To do: Give only the number of lines in the following entries where "ארגון" appears.

Transcribed page contents:
══════════
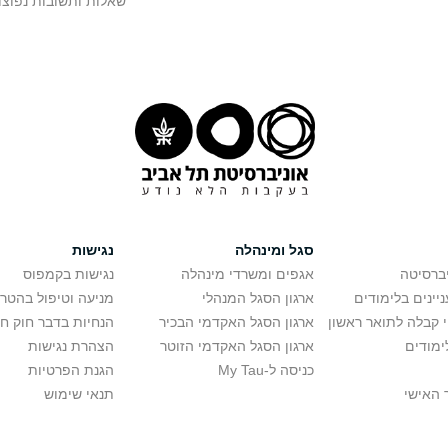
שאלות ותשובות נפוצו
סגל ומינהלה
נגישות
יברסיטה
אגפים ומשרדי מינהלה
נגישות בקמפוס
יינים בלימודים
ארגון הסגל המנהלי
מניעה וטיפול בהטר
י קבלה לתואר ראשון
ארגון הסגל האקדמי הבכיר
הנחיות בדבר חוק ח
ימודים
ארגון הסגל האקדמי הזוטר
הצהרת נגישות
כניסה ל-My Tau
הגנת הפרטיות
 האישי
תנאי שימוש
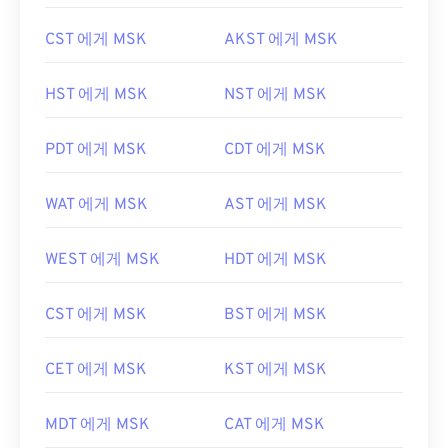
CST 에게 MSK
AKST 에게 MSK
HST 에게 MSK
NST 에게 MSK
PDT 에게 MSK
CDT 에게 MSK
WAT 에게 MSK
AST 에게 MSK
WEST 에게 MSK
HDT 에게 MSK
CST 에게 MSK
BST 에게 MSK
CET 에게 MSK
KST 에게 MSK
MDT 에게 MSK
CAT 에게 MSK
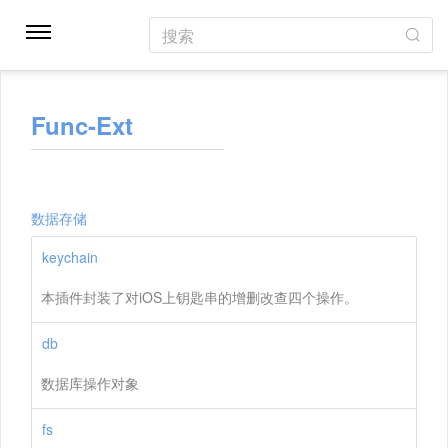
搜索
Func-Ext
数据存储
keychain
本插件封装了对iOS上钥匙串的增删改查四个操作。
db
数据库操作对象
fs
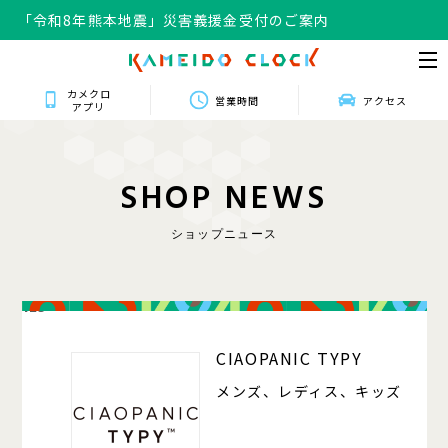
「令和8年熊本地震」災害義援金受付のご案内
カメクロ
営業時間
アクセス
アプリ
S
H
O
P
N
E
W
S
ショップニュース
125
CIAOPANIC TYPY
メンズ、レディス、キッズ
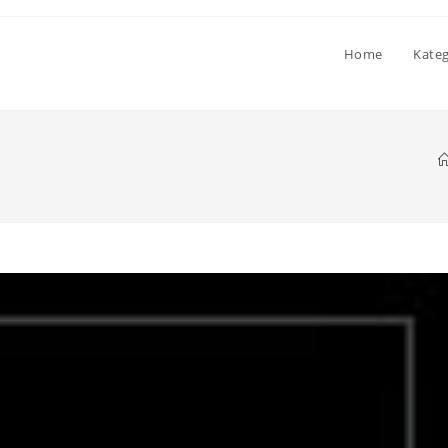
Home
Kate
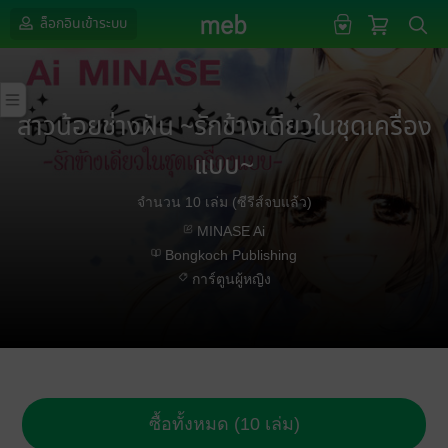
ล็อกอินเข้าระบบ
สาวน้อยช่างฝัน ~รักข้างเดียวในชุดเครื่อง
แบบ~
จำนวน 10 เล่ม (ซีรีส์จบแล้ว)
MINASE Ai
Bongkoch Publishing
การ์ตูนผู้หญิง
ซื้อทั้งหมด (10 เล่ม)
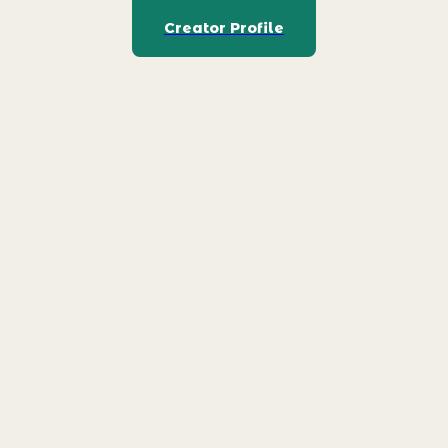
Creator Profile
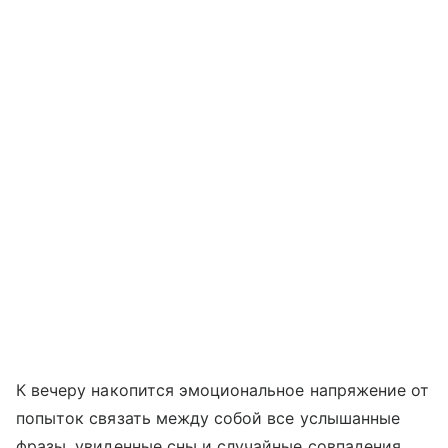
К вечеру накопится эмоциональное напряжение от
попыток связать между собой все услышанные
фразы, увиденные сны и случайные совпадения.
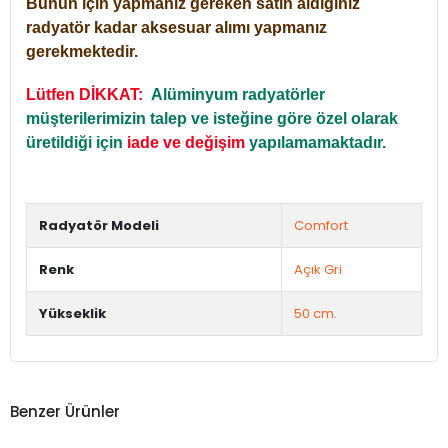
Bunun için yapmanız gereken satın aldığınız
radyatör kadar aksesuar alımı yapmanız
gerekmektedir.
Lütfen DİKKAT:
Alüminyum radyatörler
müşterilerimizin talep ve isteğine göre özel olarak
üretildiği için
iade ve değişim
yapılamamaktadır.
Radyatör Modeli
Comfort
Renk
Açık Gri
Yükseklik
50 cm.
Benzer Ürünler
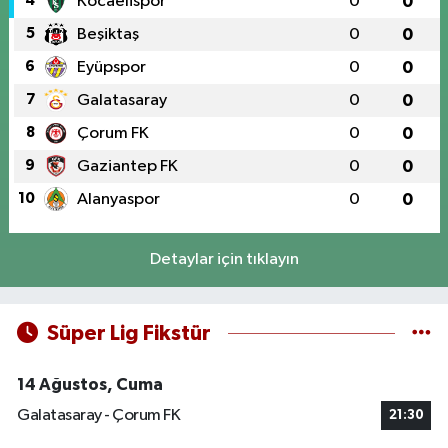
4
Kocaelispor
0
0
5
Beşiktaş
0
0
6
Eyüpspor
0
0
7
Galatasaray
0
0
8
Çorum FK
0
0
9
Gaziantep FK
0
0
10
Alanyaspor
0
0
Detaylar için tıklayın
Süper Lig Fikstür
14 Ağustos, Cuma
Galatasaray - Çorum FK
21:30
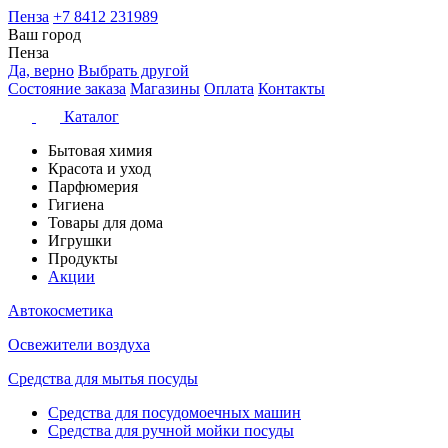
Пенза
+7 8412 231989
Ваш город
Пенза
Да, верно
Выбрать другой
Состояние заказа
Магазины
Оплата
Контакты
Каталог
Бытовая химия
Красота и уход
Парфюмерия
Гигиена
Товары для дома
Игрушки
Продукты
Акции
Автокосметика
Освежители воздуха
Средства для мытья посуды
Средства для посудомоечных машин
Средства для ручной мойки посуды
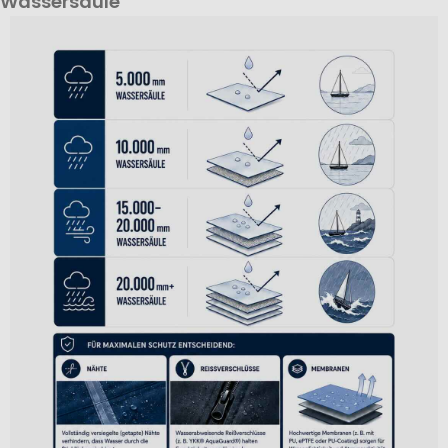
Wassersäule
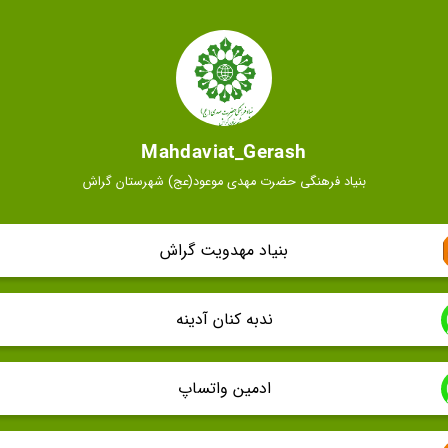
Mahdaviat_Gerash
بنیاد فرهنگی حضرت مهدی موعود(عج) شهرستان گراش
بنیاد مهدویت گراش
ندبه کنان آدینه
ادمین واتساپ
══════════
Solution to the problem: 3